Storage is... a pretty safe bet. We certainly don't know how useful or necessary it will be, and if it's truly useless it may be removed in part or in whole. That may be the case for metal, I dunno. It's not as though you can win games by storing metal in a game like this. Even in pre-alpha it is easy to see that energy storage is a MAJOR thing to contend with. The spikes and dips are extremely sharp, and finite storage is the reason it can be that way. Removing the need for storage would screw that up, and denying extra storage structures can be equally problematic as the economy and energy spikes grow. Alleged mass stall. If the energy system stays as is, metal income is going to be wrecked from everyday use. Losing metal from an energy stall will be chronic and severe. That's no good. Extractors are a strong contender for having unique high priority energy access, or not demanding any at all. By freeing up players from this disaster, new and more exciting disasters can take its place. The final result obviously remains to be seen. This was something that was only mentioned for artillery so far. Energy consuming defenses are a great way to separate base defense from units, and I hope Uber considers it as the norm for turret design. Rather than structures being self sufficient, they hook up to the energy grid for ammo. It lowers the cost of defenses(cheap tower, expensive E), it increases the value of energy storage to power the peak demand of defenses, and it creates the risk of blacking out and dying a horrible turretless death. Besides, if you wanted permanently active defenders you could just pay the premium for standard units. Simple, really.
With artillery, air, Uber-Gun, and static defense requiring energy to fire maybe it's worth going the whole way and requiring energy for all weapons fire - like Evo-RTS. Indeed, it's really punishing on inexperienced players when this happens. I'm not saying it shouldn't be bad, but the traditional "energy stall->mass stall" doesn't make the game more interesting. An experienced player can avoid energy stalling and so it's normally just a pitfall for new players. Based on the LS, Uber seems willing to reexamine their design approaches. I'll try to hold my speculation until after May.

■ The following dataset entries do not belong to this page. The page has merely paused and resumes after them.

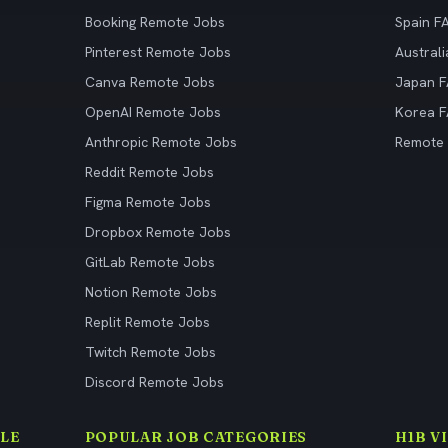
Booking Remote Jobs
Spain F
Pinterest Remote Jobs
Austral
Canva Remote Jobs
Japan 
OpenAI Remote Jobs
Korea 
Anthropic Remote Jobs
Remote
Reddit Remote Jobs
Figma Remote Jobs
Dropbox Remote Jobs
GitLab Remote Jobs
Notion Remote Jobs
Replit Remote Jobs
Twitch Remote Jobs
Discord Remote Jobs
LE
POPULAR JOB CATEGORIES
H1B V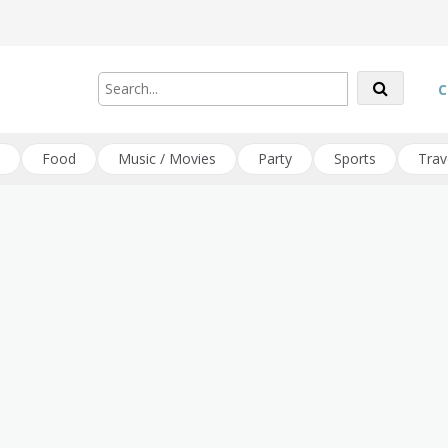
C
Food
Music / Movies
Party
Sports
Trav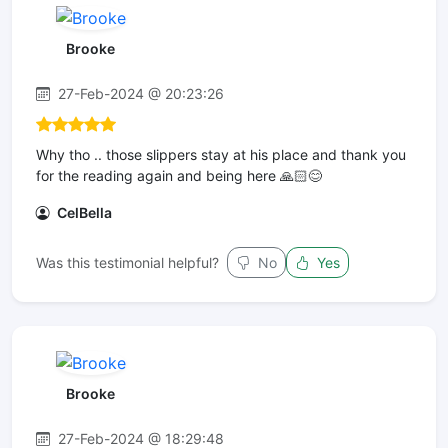
Brooke
27-Feb-2024 @ 20:23:26
Why tho .. those slippers stay at his place and thank you
for the reading again and being here 🙏🏻😊
CelBella
Was this testimonial helpful?
No
Yes
Brooke
27-Feb-2024 @ 18:29:48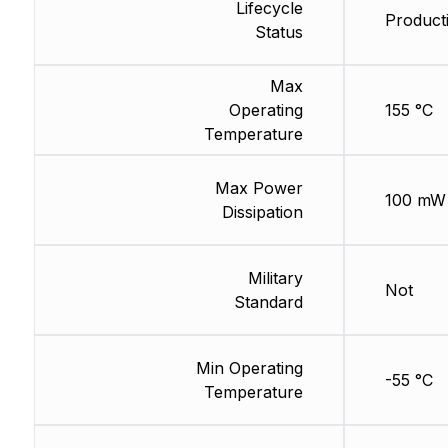
Lifecycle
Producti
Status
Max
Operating
155 °C
Temperature
Max Power
100 mW
Dissipation
Military
Not
Standard
Min Operating
-55 °C
Temperature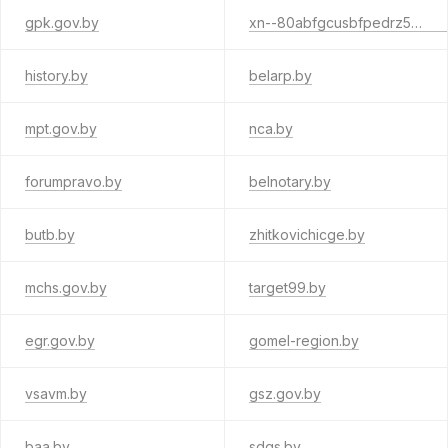
gpk.gov.by
xn--80abfgcusbfpedrz5nwa.xn--90ais
history.by
belarp.by
mpt.gov.by
nca.by
forumpravo.by
belnotary.by
butb.by
zhitkovichicge.by
mchs.gov.by
target99.by
egr.gov.by
gomel-region.by
vsavm.by
gsz.gov.by
baa.by
sdgs.by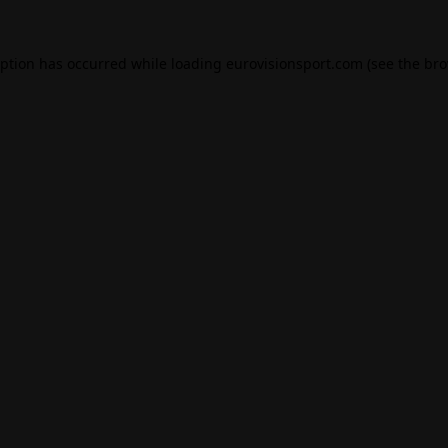
eption has occurred while loading
eurovisionsport.com
(see the
bro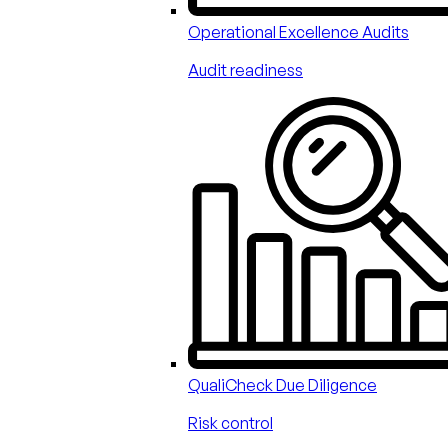
Operational Excellence Audits
Audit readiness
QualiCheck Due Diligence
Risk control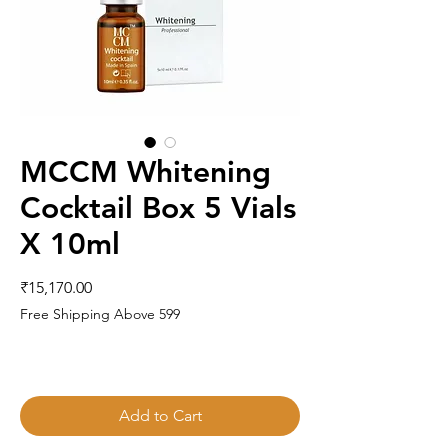
MCCM Whitening
Cocktail Box 5 Vials
X 10ml
Price
₹15,170.00
Free Shipping Above 599
Add to Cart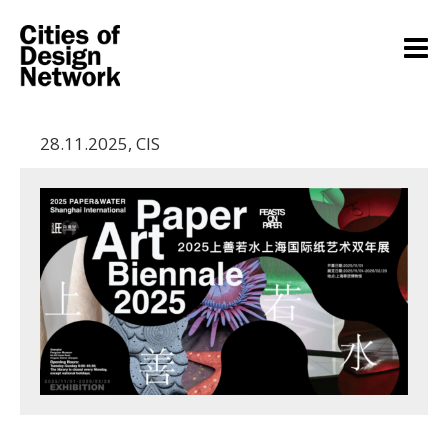
28.11.2025
,
CIS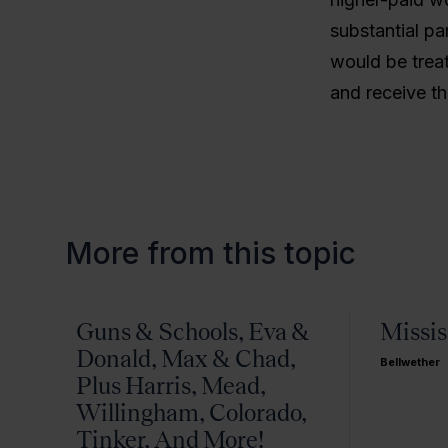
substantial pa
would be treat
and receive t
More from this topic
Guns & Schools, Eva &
Missis
Donald, Max & Chad,
Bellwether
Plus Harris, Mead,
Willingham, Colorado,
Tinker, And More!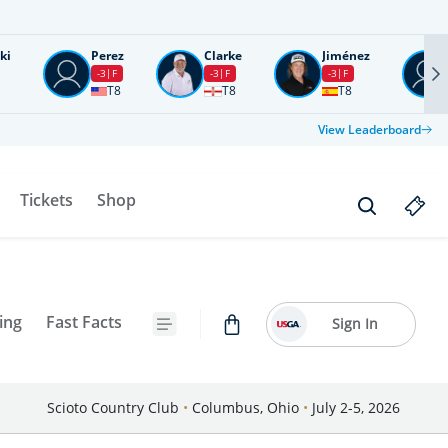
ki
Perez
Clarke
Jiménez
-3
F
-3
F
-3
F
T8
T8
T8
View Leaderboard
Tickets
Shop
ing
Fast Facts
Sign In
Scioto Country Club
•
Columbus, Ohio
•
July 2-5, 2026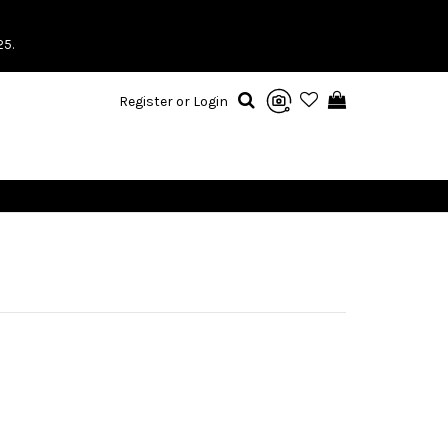
25.
Register or Login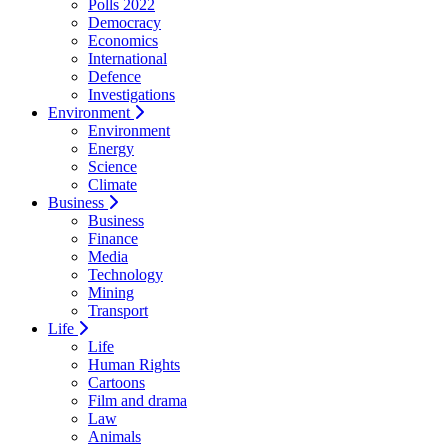
Polls 2022
Democracy
Economics
International
Defence
Investigations
Environment
Environment
Energy
Science
Climate
Business
Business
Finance
Media
Technology
Mining
Transport
Life
Life
Human Rights
Cartoons
Film and drama
Law
Animals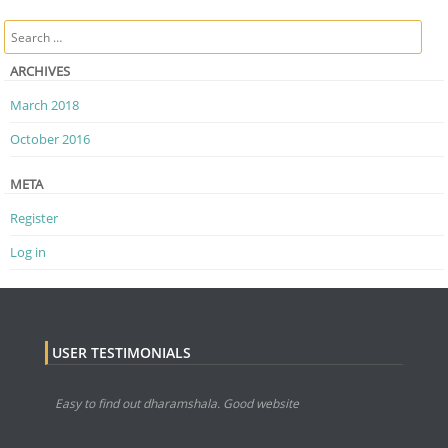
Post navigation
Search
ARCHIVES
March 2018
October 2016
META
Register
Log in
USER TESTIMONIALS
Easy to find out dharamshala. Good website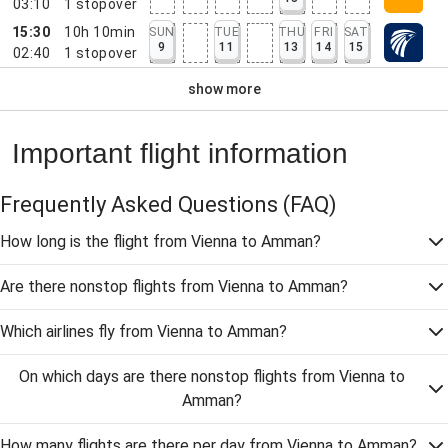
03:10
1
stopover
15:30
10h 10min
SUN
TUE
THU
FRI
SAT
9
11
13
14
15
02:40
1
stopover
show more
Important flight information
Frequently Asked Questions
(FAQ)
How long is the flight from Vienna to Amman?
Are there nonstop flights from Vienna to Amman?
Which airlines fly from Vienna to Amman?
On which days are there nonstop flights from Vienna to
Amman?
How many flights are there per day from Vienna to Amman?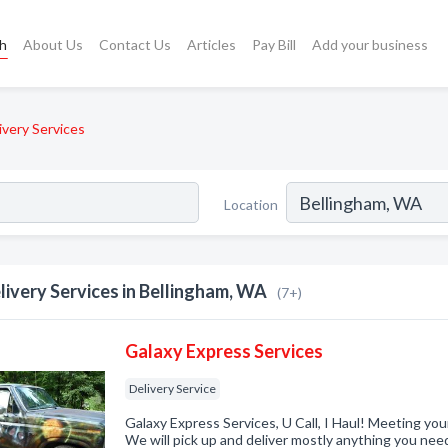
ch
About Us
Contact Us
Articles
Pay Bill
Add your business
ivery Services
Location
livery Services in Bellingham, WA
(7+)
Galaxy Express Services
Delivery Service
Galaxy Express Services, U Call, I Haul! Meeting yo
We will pick up and deliver mostly anything you nee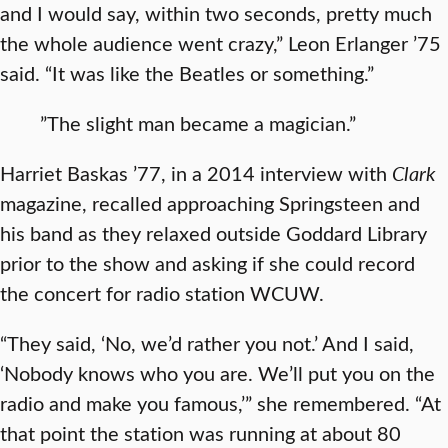
and I would say, within two seconds, pretty much
the whole audience went crazy,” Leon Erlanger ’75
said. “It was like the Beatles or something.”
”The slight man became a magician.”
Harriet Baskas ’77, in a 2014 interview with
Clark
magazine, recalled approaching Springsteen and
his band as they relaxed outside Goddard Library
prior to the show and asking if she could record
the concert for radio station WCUW.
“They said, ‘No, we’d rather you not.’ And I said,
‘Nobody knows who you are. We’ll put you on the
radio and make you famous,’” she remembered. “At
that point the station was running at about 80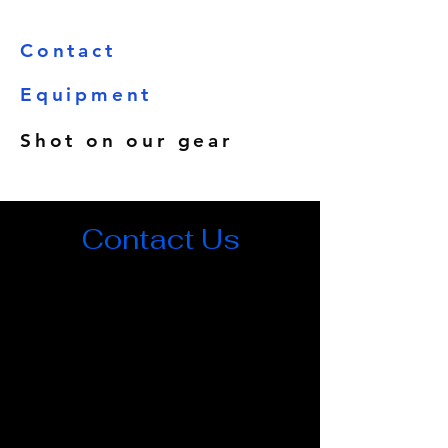
Contact
Equipment
Shot on our gear
Contact Us
500 Terry Francois Street, 6th Floor. San
Francisco, CA 94158
rasmushasle90@gmail.com
123-456-7890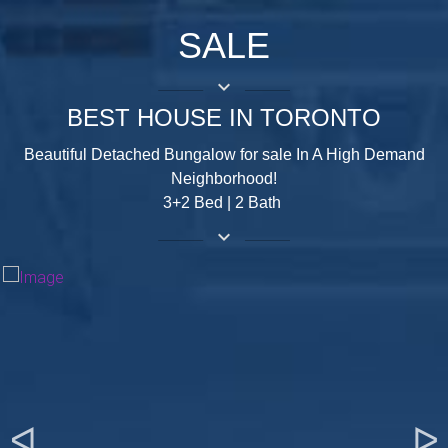
SALE
keyboard_arrow_down
BEST HOUSE IN TORONTO
Beautiful Detached Bungalow for sale In A High Demand
Neighborhood!
3+2 Bed | 2 Bath
keyboard_arrow_down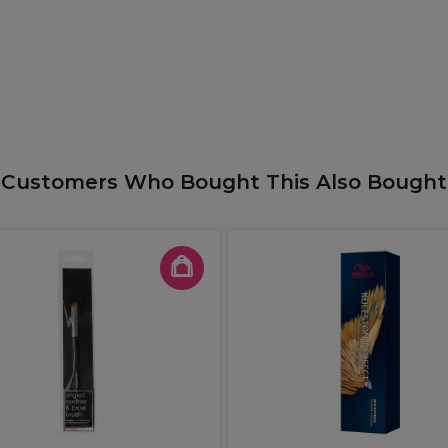
Customers Who Bought This Also Bought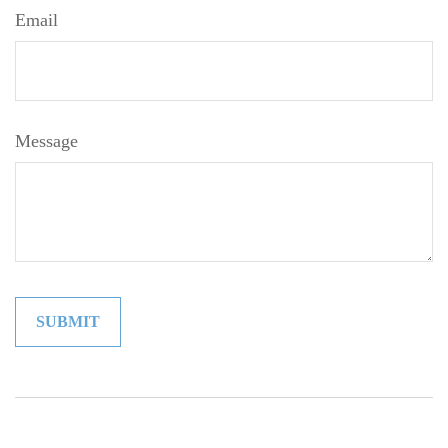
Email
Message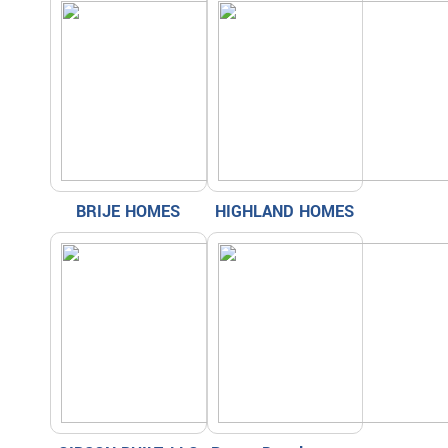
BRIJE HOMES
HIGHLAND HOMES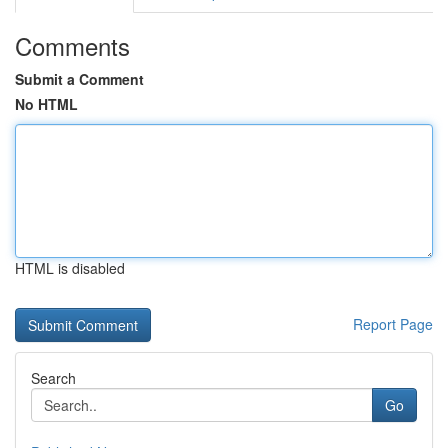
Comments
Submit a Comment
No HTML
HTML is disabled
Report Page
Search
Go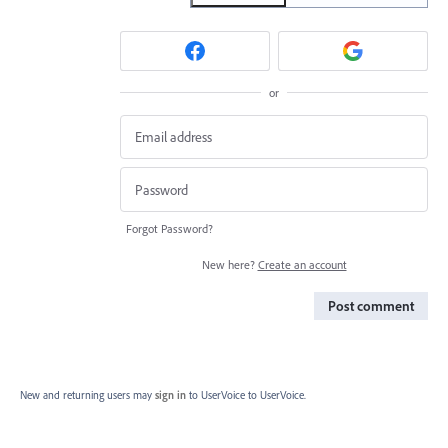
or
Forgot Password?
New here?
Create an account
Post comment
New and returning users may
sign in
to UserVoice
to UserVoice.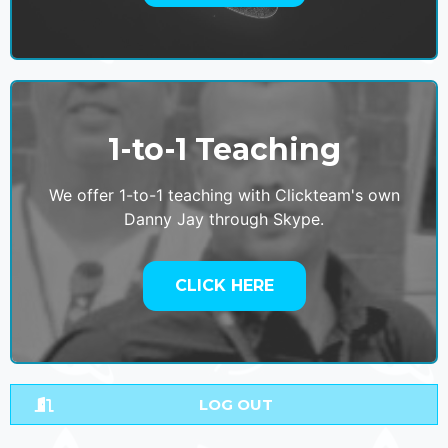
1-to-1 Teaching
We offer 1-to-1 teaching with Clickteam's own
Danny Jay through Skype.
CLICK HERE
LOG OUT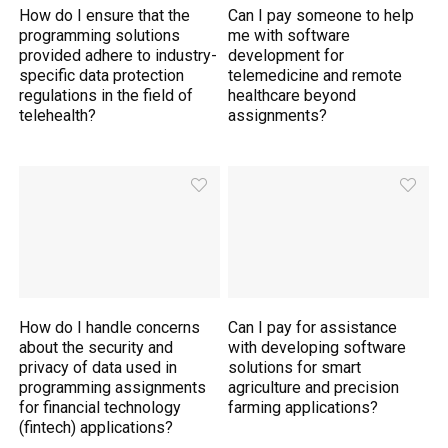
How do I ensure that the
Can I pay someone to help
programming solutions
me with software
provided adhere to industry-
development for
specific data protection
telemedicine and remote
regulations in the field of
healthcare beyond
telehealth?
assignments?
How do I handle concerns
Can I pay for assistance
about the security and
with developing software
privacy of data used in
solutions for smart
programming assignments
agriculture and precision
for financial technology
farming applications?
(fintech) applications?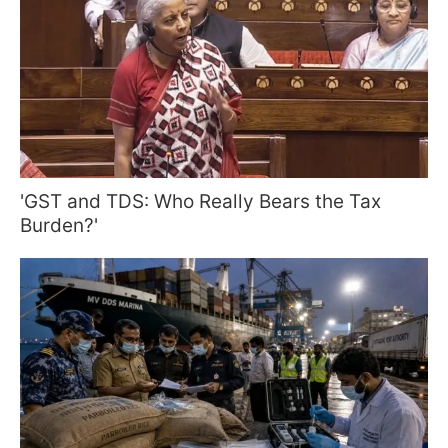
'GST and TDS: Who Really Bears the Tax
Burden?'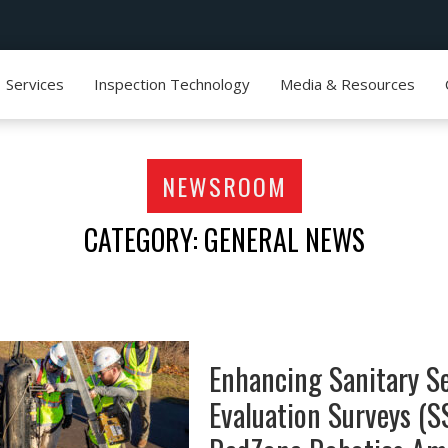
Services
Inspection Technology
Media & Resources
NEWSROOM
CATEGORY: GENERAL NEWS
Enhancing Sanitary S
Evaluation Surveys (S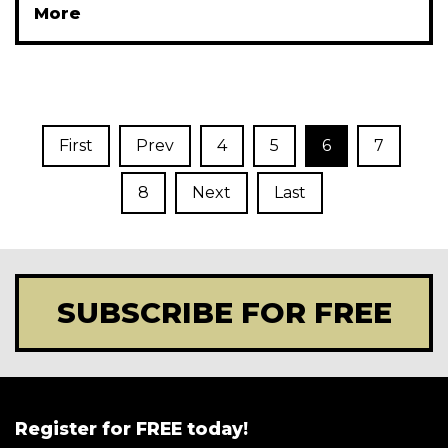
More
First
Prev
4
5
6
7
8
Next
Last
SUBSCRIBE FOR FREE
Register for FREE today!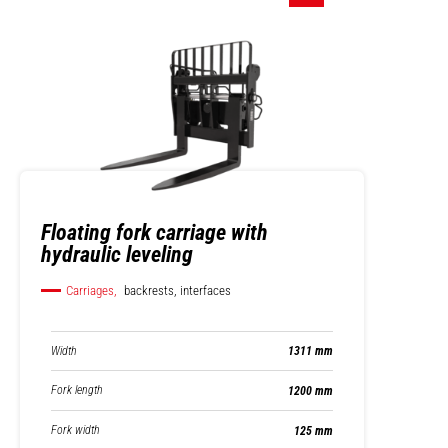
Floating fork carriage with
hydraulic leveling
Carriages,
backrests, interfaces
Width
1311 mm
Fork length
1200 mm
Fork width
125 mm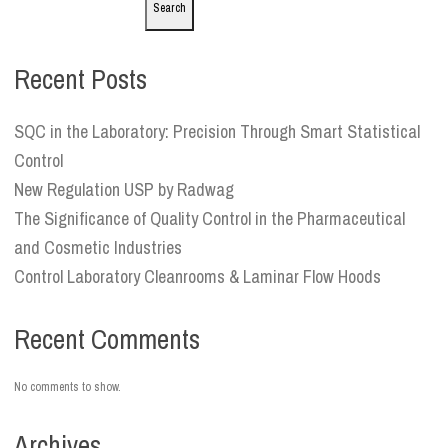
Search
Recent Posts
SQC in the Laboratory: Precision Through Smart Statistical
Control
New Regulation USP by Radwag
The Significance of Quality Control in the Pharmaceutical
and Cosmetic Industries
Control Laboratory Cleanrooms & Laminar Flow Hoods
Recent Comments
No comments to show.
Archives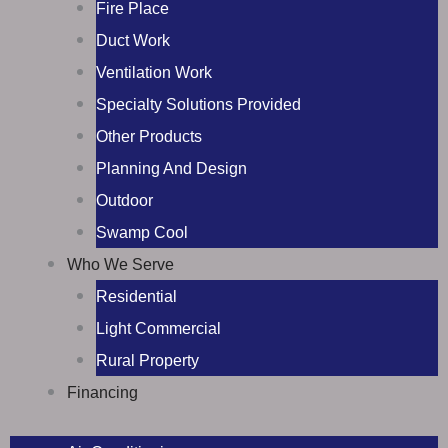
Fire Place
Duct Work
Ventilation Work
Specialty Solutions Provided
Other Products
Planning And Design
Outdoor
Swamp Cool
Who We Serve
Residential
Light Commercial
Rural Property
Financing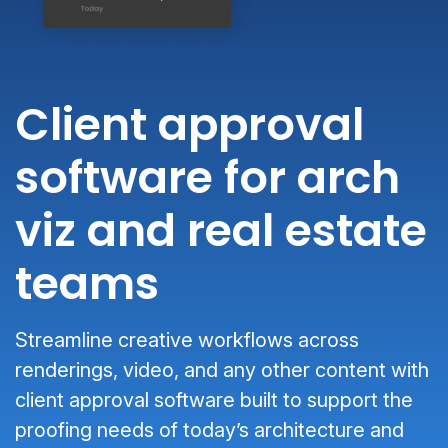
Client approval
software for arch
viz and real estate
teams
Streamline creative workflows across
renderings, video, and any other content with
client approval software built to support the
proofing needs of today’s architecture and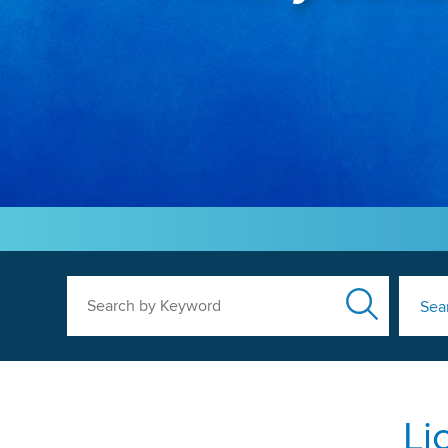
Search by Keyword
Sea
Li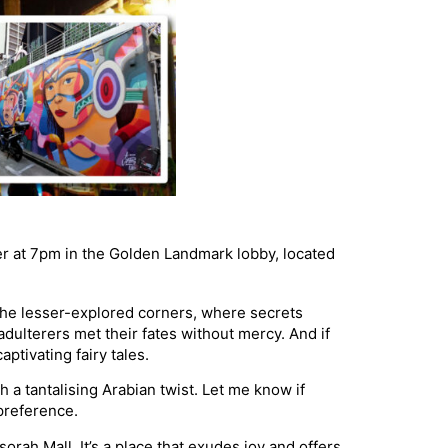
er at 7pm in the Golden Landmark lobby, located
o the lesser-explored corners, where secrets
adulterers met their fates without mercy. And if
tivating fairy tales.
th a tantalising Arabian twist. Let me know if
preference.
rah Mall. It’s a place that exudes joy and offers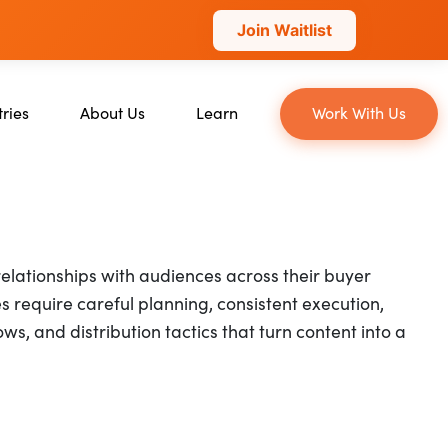
Join Waitlist
tries
About Us
Learn
Work With Us
About Us
Blog
erce
Our Team
YouTube
ion
Careers
Leveling Up Podcast
 & Blockchain
Case Studies
Marketing School Podcast
 relationships with audiences across their buyer
ization
Press & Media
Executive Mastermind
s require careful planning, consistent execution,
, and distribution tactics that turn content into a
Write for Single Grain
General Inquiries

Anything that uses energy is pretty much on a soft unit cap. Energy users demand extra generators, which are huge, helpless, and become increasingly difficult to defend as your base grows. Add energy demand to every unit, and not only will bases grow to some rather obscene levels, but the energy spikes during combat will become unbelievable. It's probably better for most units to tend to their own energy needs. The only reason it's appropriate for turrets is that it offers a downside to justify keeping them cheap (rather than flat out cheating their cost), and keep them more efficient than (but not always superior to) mobile units.